=== Begin Enclosure ===

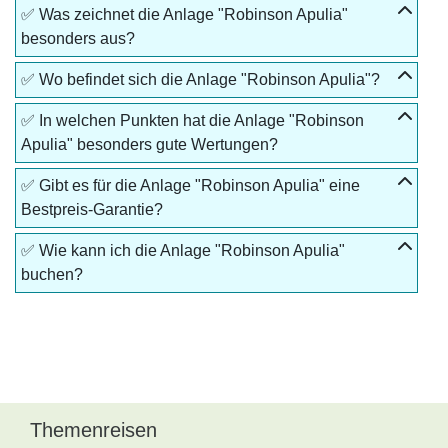
✅ Was zeichnet die Anlage "Robinson Apulia"
besonders aus?
✅ Wo befindet sich die Anlage "Robinson Apulia"?
✅ In welchen Punkten hat die Anlage "Robinson
Apulia" besonders gute Wertungen?
✅ Gibt es für die Anlage "Robinson Apulia" eine
Bestpreis-Garantie?
✅ Wie kann ich die Anlage "Robinson Apulia"
buchen?
Themenreisen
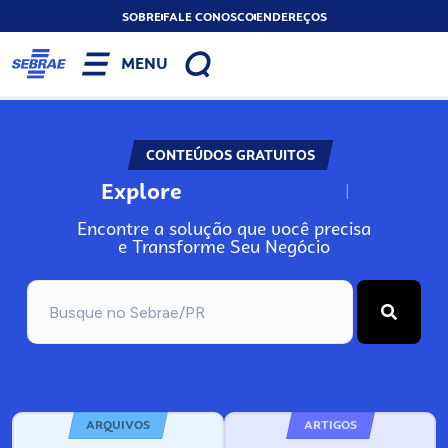
SOBRE
FALE CONOSCO
ENDEREÇOS
MENU
CONTEÚDOS GRATUITOS
Explore
N
o
s
s
o
s
A
Encontre a solução que você precisa
e Transforme Seu Negócio
ARQUIVOS
ARTIGOS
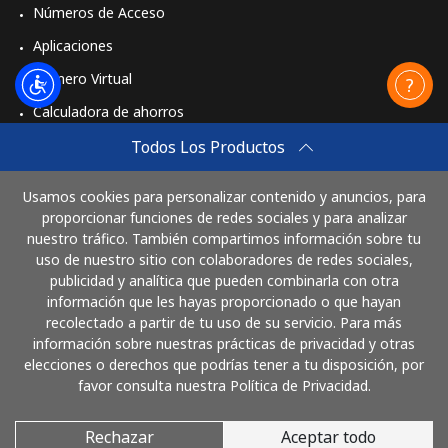
Números de Acceso
Aplicaciones
Número Virtual
Calculadora de ahorros
Travel eSIM
Todos Los Productos
Comprar
Usamos cookies para personalizar contenido y anuncios, para
Cómo funciona
proporcionar funciones de redes sociales y para analizar
nuestro tráfico. También compartimos información sobre tu
uso de nuestro sitio con colaboradores de redes sociales,
publicidad y analítica que pueden combinarla con otra
Paga con
información que les hayas proporcionado o que hayan
recolectado a partir de tu uso de su servicio. Para más
información sobre nuestras prácticas de privacidad y otras
elecciones o derechos que podrías tener a tu disposición, por
favor consulta nuestra Política de Privacidad.
Rechazar
Aceptar todo
© 2026 LlamaElSalvador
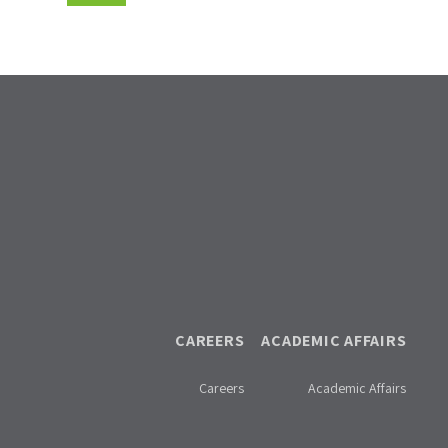
CAREERS
ACADEMIC AFFAIRS
Careers
Academic Affairs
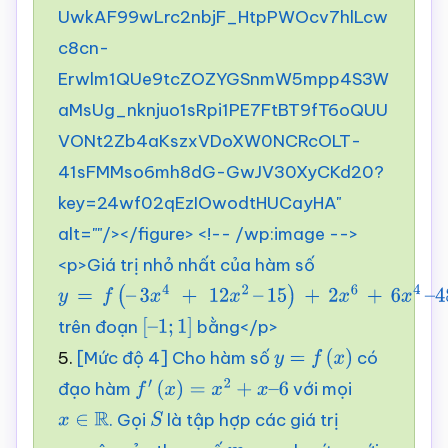
UwkAF99wLrc2nbjF_HtpPWOcv7hlLcw
c8cn-
Erwlm1QUe9tcZOZYGSnmW5mpp4S3W
aMsUg_nknjuo1sRpi1PE7FtBT9fT6oQUU
VONt2Zb4aKszxVDoXW0NCRcOLT-
41sFMMso6mh8dG-GwJV30XyCKd20?
key=24wf02qEzIOwodtHUCayHA"
alt=""/></figure> <!-- /wp:image -->
<p>Giá trị nhỏ nhất của hàm số
y
=
f
(
–
trên đoạn
bằng</p>
3
x
4
+
12
x
2
–
[
–
1
;
1
]
5.
[Mức độ 4] Cho hàm số
có
15
)
+
2
x
6
+
6
x
4
–
y
=
f
(
x
)
đạo hàm
với mọi
48
x
2
f
′
(
x
)
=
x
2
+
x
–
6
. Gọi
là tập hợp các giá trị
x
∈
R
S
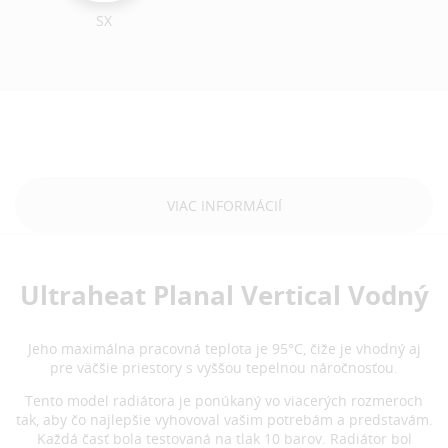
SX
VIAC INFORMÁCIÍ
Ultraheat Planal Vertical Vodný
Jeho maximálna pracovná teplota je 95°C, čiže je vhodný aj
pre väčšie priestory s vyššou tepelnou náročnosťou.
Tento model radiátora je ponúkaný vo viacerých rozmeroch
tak, aby čo najlepšie vyhovoval vašim potrebám a predstavám.
Každá časť bola testovaná na tlak 10 barov. Radiátor bol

=== End Enclosure ===

REQUIREMENT:
Exactly as they stand, the entries must be written out again, pictures excluded.

RESULT:
✅ Was zeichnet die Anlage "Robinson Apulia"
besonders aus?
✅ Wo befindet sich die Anlage "Robinson Apulia"?
✅ In welchen Punkten hat die Anlage "Robinson
Apulia" besonders gute Wertungen?
✅ Gibt es für die Anlage "Robinson Apulia" eine
Bestpreis-Garantie?
✅ Wie kann ich die Anlage "Robinson Apulia"
buchen?
Themenreisen
SOBRE
FALE CONOSCO
ENDEREÇOS
MENU
CONTEÚDOS GRATUITOS
Explore
N
o
s
s
o
s
A
Encontre a solução que você precisa
e Transforme Seu Negócio
ARQUIVOS
ARTIGOS
Números de Acceso
Aplicaciones
Número Virtual
Calculadora de ahorros
Travel eSIM
Todos Los Productos
Comprar
Usamos cookies para personalizar contenido y anuncios, para
Cómo funciona
proporcionar funciones de redes sociales y para analizar
nuestro tráfico. También compartimos información sobre tu
uso de nuestro sitio con colaboradores de redes sociales,
publicidad y analítica que pueden combinarla con otra
Paga con
información que les hayas proporcionado o que hayan
recolectado a partir de tu uso de su servicio. Para más
información sobre nuestras prácticas de privacidad y otras
elecciones o derechos que podrías tener a tu disposición, por
favor consulta nuestra Política de Privacidad.
Rechazar
Aceptar todo
© 2026 LlamaElSalvador
CAREERS
ACADEMIC AFFAIRS
Careers
Academic Affairs
UwkAF99wLrc2nbjF_HtpPWOcv7hlLcw
c8cn-
Erwlm1QUe9tcZOZYGSnmW5mpp4S3W
aMsUg_nknjuo1sRpi1PE7FtBT9fT6oQUU
VONt2Zb4aKszxVDoXW0NCRcOLT-
41sFMMso6mh8dG-GwJV30XyCKd20?
key=24wf02qEzIOwodtHUCayHA"
alt=""/></figure> <!-- /wp:image -->
<p>Giá trị nhỏ nhất của hàm số
y
=
f
(
–
trên đoạn
bằng</p>
3
x
4
+
12
x
2
–
[
–
1
;
1
]
5.
[Mức độ 4] Cho hàm số
có
15
)
+
2
x
6
+
6
x
4
–
y
=
f
(
x
)
đạo hàm
với mọi
48
x
2
f
′
(
x
)
=
x
2
+
x
–
6
. Gọi
là tập hợp các giá trị
x
∈
R
S
SX
VIAC INFORMÁCIÍ
Ultraheat Planal Vertical Vodný
Jeho maximálna pracovná teplota je 95°C, čiže je vhodný aj
pre väčšie priestory s vyššou tepelnou náročnosťou.
Tento model radiátora je ponúkaný vo viacerých rozmeroch
tak, aby čo najlepšie vyhovoval vašim potrebám a predstavám.
Každá časť bola testovaná na tlak 10 barov. Radiátor bol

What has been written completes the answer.